What are the most important things to consider when you are confronted with troubled kids?
Both my research and clinical work has taught me that pathways to resilience can look very different in different situations. I always assume a child is coping as best he or she can with the resources they have available. So, when I’m meeting a troubled kid for the first time I’m always trying to see the world from their point of view. The good news is that if I change the circumstances around a child, all the evidence shows that children will respond and change their behaviors too. Maybe not instantly, but over time.
Of course relationships are a big part of this change, but there is far more we can do to help kids get away from troubling patterns of behaviour. That’s what my book, I Still Love You is all about. Showing parents how children respond to structure and consequences, lots of positive relationships (with them and other people), help finding a powerful identity, experiences of control and decision making, even a sense of belonging and one’s culture. All of these things together give children an expectable environment, a social world rich in opportunities. The more stressed a child, the bigger the impact these external things have on a child’s development.
In your keynote about resilience on the job one of the factors you mention is “The necessity of making workplaces physical and psychologically safe”. What can an employer do to support that?
Resilience is something we plan for. Much like an immunization prepares us for future exposure to disease. Workplaces that are already providing employees with a predictable environment, one which rewards effort but also supports employees as they take risks, that is the type of space one thrives in.
Add to that opportunities to use one’s talents, to have some say over some aspect of one’s work, fair compensation, and a workplace that is free of harassment, and suddenly you have a place where people are going to be much better able to withstand change. They’ll feel like they belong. They’ll share the mission of the business. They may even feel like their success at work tells others they are valuable.
It’s not one thing that makes us safe. It’s the cumulative effect of many things that employers do and the way the work environment is structured that makes the difference during tough times. That’s what resilience is: the capacity of individuals and their workplaces to cope when bad things happen.
Can you give three tips to individuals struggling with resilience in their private life?
What kinds of clients have you worked with in the past?
In my private practice I specialized in working with children and families where there has been serious problems like domestic violence, family breakdown, child abuse, and addictions. With organizations, my work has been much more about how to develop systems around people to meet their needs, especially during a crisis.

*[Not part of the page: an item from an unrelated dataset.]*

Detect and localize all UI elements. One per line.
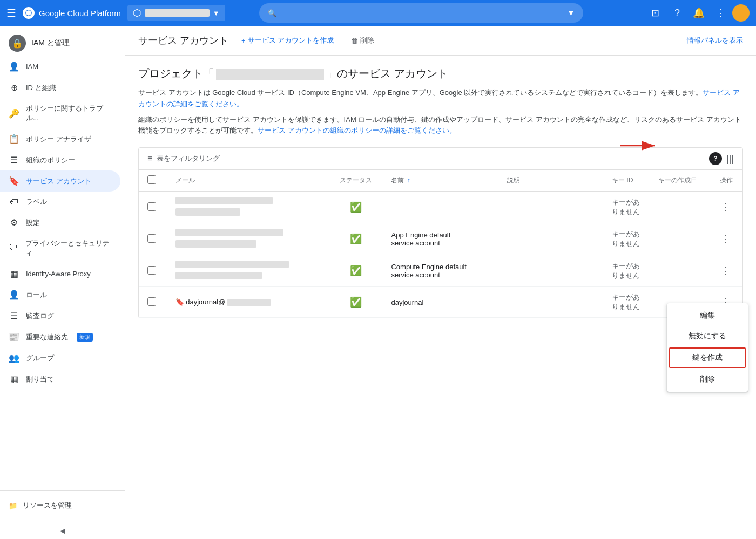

Whether it was looking at developing mental health services for children in schools, or studying the career pathways of young adults during their 20s, this work has always focused on helping people find environments where they can thrive. Where those environments don’t exist, I’ve worked with health care systems, school boards, and governments to develop coordinated approaches to services that help workers and clients reach their potential.
What types of unique experiences have you had as a result of your profession?
By far, the most interesting part of my work is the travel I do. I get to immerse myself in many different communities from the Arctic of Canada to rural Botswana. I get to see the many varied patterns of resilience in people’s lives and to ask them about the people and services that have made their success possible.
There is something humbling about seeing so many different ways of being resilient. I’m constantly challenging myself to bring what I learn into my own life and to share it with others. Many times I feel like a travelling troubadour, carrying stories of resilience from one community to another, hopefully inspiring new solutions to old problems.